> [Exercise]: Having read the listing below, repeat it exactly.

((

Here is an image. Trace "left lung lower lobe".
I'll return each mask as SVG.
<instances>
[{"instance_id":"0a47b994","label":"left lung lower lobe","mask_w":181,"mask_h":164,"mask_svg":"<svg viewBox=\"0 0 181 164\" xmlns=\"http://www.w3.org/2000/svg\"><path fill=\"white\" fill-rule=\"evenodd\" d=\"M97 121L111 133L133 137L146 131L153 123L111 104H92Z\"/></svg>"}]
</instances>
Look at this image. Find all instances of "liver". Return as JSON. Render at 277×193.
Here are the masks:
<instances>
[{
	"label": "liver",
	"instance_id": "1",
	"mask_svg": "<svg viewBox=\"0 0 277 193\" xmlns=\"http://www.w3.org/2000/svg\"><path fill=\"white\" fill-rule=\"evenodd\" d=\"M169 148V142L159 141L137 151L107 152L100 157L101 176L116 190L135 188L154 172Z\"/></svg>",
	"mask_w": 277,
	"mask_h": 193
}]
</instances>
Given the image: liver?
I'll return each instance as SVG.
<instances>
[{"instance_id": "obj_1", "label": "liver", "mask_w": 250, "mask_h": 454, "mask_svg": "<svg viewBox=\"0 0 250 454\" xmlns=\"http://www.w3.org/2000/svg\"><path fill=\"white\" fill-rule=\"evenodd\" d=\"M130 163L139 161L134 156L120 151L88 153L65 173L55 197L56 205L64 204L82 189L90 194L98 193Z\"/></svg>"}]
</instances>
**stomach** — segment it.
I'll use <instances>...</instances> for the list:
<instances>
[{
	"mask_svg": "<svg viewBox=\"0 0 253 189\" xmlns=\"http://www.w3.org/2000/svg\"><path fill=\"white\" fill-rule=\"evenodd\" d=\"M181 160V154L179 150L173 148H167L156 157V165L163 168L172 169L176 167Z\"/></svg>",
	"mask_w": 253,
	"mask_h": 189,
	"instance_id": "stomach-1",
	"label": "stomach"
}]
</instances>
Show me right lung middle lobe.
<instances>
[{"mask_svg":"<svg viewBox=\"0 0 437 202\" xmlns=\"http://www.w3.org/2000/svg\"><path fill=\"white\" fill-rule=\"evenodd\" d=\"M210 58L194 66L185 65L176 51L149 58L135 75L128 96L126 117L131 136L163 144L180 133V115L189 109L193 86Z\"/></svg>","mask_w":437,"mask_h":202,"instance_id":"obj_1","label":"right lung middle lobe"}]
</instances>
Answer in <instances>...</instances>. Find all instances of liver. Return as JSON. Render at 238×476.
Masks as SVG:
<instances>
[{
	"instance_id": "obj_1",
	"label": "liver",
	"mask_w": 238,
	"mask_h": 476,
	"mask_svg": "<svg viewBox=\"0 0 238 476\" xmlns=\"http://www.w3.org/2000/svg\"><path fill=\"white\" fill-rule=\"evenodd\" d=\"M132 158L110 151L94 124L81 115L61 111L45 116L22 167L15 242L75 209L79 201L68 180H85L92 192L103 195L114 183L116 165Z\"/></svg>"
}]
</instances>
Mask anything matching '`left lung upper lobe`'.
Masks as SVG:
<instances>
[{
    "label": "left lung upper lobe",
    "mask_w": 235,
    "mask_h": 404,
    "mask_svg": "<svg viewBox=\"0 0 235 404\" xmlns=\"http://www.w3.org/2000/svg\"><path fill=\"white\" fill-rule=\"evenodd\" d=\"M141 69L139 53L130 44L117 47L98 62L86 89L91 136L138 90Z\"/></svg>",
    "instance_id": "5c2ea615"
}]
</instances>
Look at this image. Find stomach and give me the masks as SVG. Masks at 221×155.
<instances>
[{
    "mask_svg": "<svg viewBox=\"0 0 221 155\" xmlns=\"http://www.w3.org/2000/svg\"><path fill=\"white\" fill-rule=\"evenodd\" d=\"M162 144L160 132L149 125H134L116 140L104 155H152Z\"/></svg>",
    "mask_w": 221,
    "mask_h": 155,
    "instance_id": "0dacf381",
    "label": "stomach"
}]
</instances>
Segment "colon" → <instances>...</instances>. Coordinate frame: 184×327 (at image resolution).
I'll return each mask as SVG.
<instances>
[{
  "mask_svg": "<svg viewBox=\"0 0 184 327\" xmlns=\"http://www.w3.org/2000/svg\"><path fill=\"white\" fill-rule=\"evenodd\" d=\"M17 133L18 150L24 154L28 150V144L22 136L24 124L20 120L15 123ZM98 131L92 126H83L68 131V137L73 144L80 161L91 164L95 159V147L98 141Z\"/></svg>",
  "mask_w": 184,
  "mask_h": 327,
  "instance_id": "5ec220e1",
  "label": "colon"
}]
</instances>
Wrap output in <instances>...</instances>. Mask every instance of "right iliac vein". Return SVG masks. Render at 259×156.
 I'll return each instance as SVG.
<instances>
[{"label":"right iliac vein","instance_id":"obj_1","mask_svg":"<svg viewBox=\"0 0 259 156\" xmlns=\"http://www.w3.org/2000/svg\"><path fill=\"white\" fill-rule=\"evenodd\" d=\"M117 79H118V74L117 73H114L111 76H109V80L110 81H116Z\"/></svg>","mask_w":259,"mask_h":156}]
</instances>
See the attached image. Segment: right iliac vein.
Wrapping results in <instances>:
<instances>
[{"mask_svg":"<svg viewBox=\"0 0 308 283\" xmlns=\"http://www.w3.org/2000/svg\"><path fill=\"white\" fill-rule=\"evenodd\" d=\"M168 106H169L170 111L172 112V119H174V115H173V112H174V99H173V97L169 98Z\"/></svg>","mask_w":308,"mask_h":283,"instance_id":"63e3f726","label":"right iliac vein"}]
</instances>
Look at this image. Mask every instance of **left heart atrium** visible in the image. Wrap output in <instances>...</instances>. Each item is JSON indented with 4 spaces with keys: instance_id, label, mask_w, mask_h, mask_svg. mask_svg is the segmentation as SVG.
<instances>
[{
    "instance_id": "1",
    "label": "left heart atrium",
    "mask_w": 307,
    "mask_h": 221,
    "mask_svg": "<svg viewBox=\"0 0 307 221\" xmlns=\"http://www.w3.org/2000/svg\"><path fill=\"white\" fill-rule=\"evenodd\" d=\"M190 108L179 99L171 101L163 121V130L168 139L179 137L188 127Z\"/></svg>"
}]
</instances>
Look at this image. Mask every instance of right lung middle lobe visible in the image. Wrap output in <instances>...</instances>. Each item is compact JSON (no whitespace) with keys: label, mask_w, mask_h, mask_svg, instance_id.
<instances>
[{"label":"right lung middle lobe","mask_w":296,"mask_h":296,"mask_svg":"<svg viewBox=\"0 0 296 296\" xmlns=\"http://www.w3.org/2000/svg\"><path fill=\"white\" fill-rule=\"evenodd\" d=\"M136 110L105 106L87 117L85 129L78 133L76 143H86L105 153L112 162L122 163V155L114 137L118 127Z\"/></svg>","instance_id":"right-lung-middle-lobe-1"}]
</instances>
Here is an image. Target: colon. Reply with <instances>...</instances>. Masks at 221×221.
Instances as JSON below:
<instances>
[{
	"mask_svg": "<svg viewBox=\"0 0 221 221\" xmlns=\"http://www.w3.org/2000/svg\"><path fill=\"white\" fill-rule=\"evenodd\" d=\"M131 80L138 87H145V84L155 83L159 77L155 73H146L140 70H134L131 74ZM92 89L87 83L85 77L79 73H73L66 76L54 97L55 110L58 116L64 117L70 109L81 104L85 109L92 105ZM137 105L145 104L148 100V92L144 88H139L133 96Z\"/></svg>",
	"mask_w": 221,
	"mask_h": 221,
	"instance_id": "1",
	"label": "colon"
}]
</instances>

))

> [Exercise output]:
Here is an image. Trace "left lung lower lobe".
I'll return each mask as SVG.
<instances>
[{"instance_id":"0a47b994","label":"left lung lower lobe","mask_w":181,"mask_h":164,"mask_svg":"<svg viewBox=\"0 0 181 164\" xmlns=\"http://www.w3.org/2000/svg\"><path fill=\"white\" fill-rule=\"evenodd\" d=\"M97 121L111 133L133 137L146 131L153 123L111 104H92Z\"/></svg>"}]
</instances>
Look at this image. Find all instances of "liver". Return as JSON. Render at 277×193.
Here are the masks:
<instances>
[{
	"label": "liver",
	"instance_id": "1",
	"mask_svg": "<svg viewBox=\"0 0 277 193\" xmlns=\"http://www.w3.org/2000/svg\"><path fill=\"white\" fill-rule=\"evenodd\" d=\"M169 148V142L159 141L137 151L107 152L100 157L101 176L116 190L135 188L154 172Z\"/></svg>",
	"mask_w": 277,
	"mask_h": 193
}]
</instances>
Given the image: liver?
I'll return each instance as SVG.
<instances>
[{"instance_id": "obj_1", "label": "liver", "mask_w": 250, "mask_h": 454, "mask_svg": "<svg viewBox=\"0 0 250 454\" xmlns=\"http://www.w3.org/2000/svg\"><path fill=\"white\" fill-rule=\"evenodd\" d=\"M130 163L139 161L134 156L120 151L88 153L65 173L55 197L56 205L64 204L82 189L90 194L98 193Z\"/></svg>"}]
</instances>
**stomach** — segment it.
I'll use <instances>...</instances> for the list:
<instances>
[{
	"mask_svg": "<svg viewBox=\"0 0 253 189\" xmlns=\"http://www.w3.org/2000/svg\"><path fill=\"white\" fill-rule=\"evenodd\" d=\"M181 160V154L179 150L173 148H167L156 157V165L163 168L172 169L176 167Z\"/></svg>",
	"mask_w": 253,
	"mask_h": 189,
	"instance_id": "stomach-1",
	"label": "stomach"
}]
</instances>
Show me right lung middle lobe.
<instances>
[{"mask_svg":"<svg viewBox=\"0 0 437 202\" xmlns=\"http://www.w3.org/2000/svg\"><path fill=\"white\" fill-rule=\"evenodd\" d=\"M210 58L194 66L185 65L176 51L149 58L135 75L128 96L126 117L131 136L163 144L180 133V115L189 109L193 86Z\"/></svg>","mask_w":437,"mask_h":202,"instance_id":"obj_1","label":"right lung middle lobe"}]
</instances>
Answer in <instances>...</instances>. Find all instances of liver. Return as JSON. Render at 238×476.
Masks as SVG:
<instances>
[{
	"instance_id": "obj_1",
	"label": "liver",
	"mask_w": 238,
	"mask_h": 476,
	"mask_svg": "<svg viewBox=\"0 0 238 476\" xmlns=\"http://www.w3.org/2000/svg\"><path fill=\"white\" fill-rule=\"evenodd\" d=\"M132 158L110 151L94 124L81 115L61 111L45 116L22 167L15 242L75 209L79 201L68 180H85L92 192L103 195L114 183L116 165Z\"/></svg>"
}]
</instances>
Mask anything matching '`left lung upper lobe`'.
Masks as SVG:
<instances>
[{
    "label": "left lung upper lobe",
    "mask_w": 235,
    "mask_h": 404,
    "mask_svg": "<svg viewBox=\"0 0 235 404\" xmlns=\"http://www.w3.org/2000/svg\"><path fill=\"white\" fill-rule=\"evenodd\" d=\"M141 69L139 53L130 44L117 47L98 62L86 89L91 136L138 90Z\"/></svg>",
    "instance_id": "5c2ea615"
}]
</instances>
Look at this image. Find stomach and give me the masks as SVG. Masks at 221×155.
<instances>
[{
    "mask_svg": "<svg viewBox=\"0 0 221 155\" xmlns=\"http://www.w3.org/2000/svg\"><path fill=\"white\" fill-rule=\"evenodd\" d=\"M162 144L160 132L149 125H134L116 140L104 155H152Z\"/></svg>",
    "mask_w": 221,
    "mask_h": 155,
    "instance_id": "0dacf381",
    "label": "stomach"
}]
</instances>
Segment "colon" → <instances>...</instances>. Coordinate frame: 184×327 (at image resolution).
I'll return each mask as SVG.
<instances>
[{
  "mask_svg": "<svg viewBox=\"0 0 184 327\" xmlns=\"http://www.w3.org/2000/svg\"><path fill=\"white\" fill-rule=\"evenodd\" d=\"M17 133L18 150L24 154L28 150V144L22 136L24 124L20 120L15 123ZM98 131L92 126H83L68 131V137L73 144L80 161L91 164L95 159V147L98 141Z\"/></svg>",
  "mask_w": 184,
  "mask_h": 327,
  "instance_id": "5ec220e1",
  "label": "colon"
}]
</instances>
Wrap output in <instances>...</instances>. Mask every instance of "right iliac vein". Return SVG masks. Render at 259×156.
 I'll return each instance as SVG.
<instances>
[{"label":"right iliac vein","instance_id":"obj_1","mask_svg":"<svg viewBox=\"0 0 259 156\" xmlns=\"http://www.w3.org/2000/svg\"><path fill=\"white\" fill-rule=\"evenodd\" d=\"M117 79H118V74L117 73H114L111 76H109V80L110 81H116Z\"/></svg>","mask_w":259,"mask_h":156}]
</instances>
See the attached image. Segment: right iliac vein.
Wrapping results in <instances>:
<instances>
[{"mask_svg":"<svg viewBox=\"0 0 308 283\" xmlns=\"http://www.w3.org/2000/svg\"><path fill=\"white\" fill-rule=\"evenodd\" d=\"M168 106H169L170 111L172 112V119H174V115H173V112H174V99H173V97L169 98Z\"/></svg>","mask_w":308,"mask_h":283,"instance_id":"63e3f726","label":"right iliac vein"}]
</instances>
Look at this image. Mask every instance of **left heart atrium** visible in the image. Wrap output in <instances>...</instances>. Each item is JSON indented with 4 spaces with keys: instance_id, label, mask_w, mask_h, mask_svg. mask_svg is the segmentation as SVG.
<instances>
[{
    "instance_id": "1",
    "label": "left heart atrium",
    "mask_w": 307,
    "mask_h": 221,
    "mask_svg": "<svg viewBox=\"0 0 307 221\" xmlns=\"http://www.w3.org/2000/svg\"><path fill=\"white\" fill-rule=\"evenodd\" d=\"M190 108L179 99L171 101L163 121V130L168 139L179 137L188 127Z\"/></svg>"
}]
</instances>
Look at this image. Mask every instance of right lung middle lobe visible in the image. Wrap output in <instances>...</instances>. Each item is compact JSON (no whitespace) with keys: label, mask_w, mask_h, mask_svg, instance_id.
<instances>
[{"label":"right lung middle lobe","mask_w":296,"mask_h":296,"mask_svg":"<svg viewBox=\"0 0 296 296\" xmlns=\"http://www.w3.org/2000/svg\"><path fill=\"white\" fill-rule=\"evenodd\" d=\"M136 110L105 106L87 117L85 129L78 133L76 143H86L105 153L112 162L122 163V155L114 137L118 127Z\"/></svg>","instance_id":"right-lung-middle-lobe-1"}]
</instances>
Here is an image. Target: colon. Reply with <instances>...</instances>. Masks at 221×221.
Instances as JSON below:
<instances>
[{
	"mask_svg": "<svg viewBox=\"0 0 221 221\" xmlns=\"http://www.w3.org/2000/svg\"><path fill=\"white\" fill-rule=\"evenodd\" d=\"M131 80L138 87H145V84L155 83L159 77L155 73H146L140 70H134L131 74ZM92 89L87 83L85 77L79 73H73L66 76L54 97L55 110L58 116L64 117L70 109L81 104L85 109L92 105ZM137 105L145 104L148 100V92L144 88H139L133 96Z\"/></svg>",
	"mask_w": 221,
	"mask_h": 221,
	"instance_id": "1",
	"label": "colon"
}]
</instances>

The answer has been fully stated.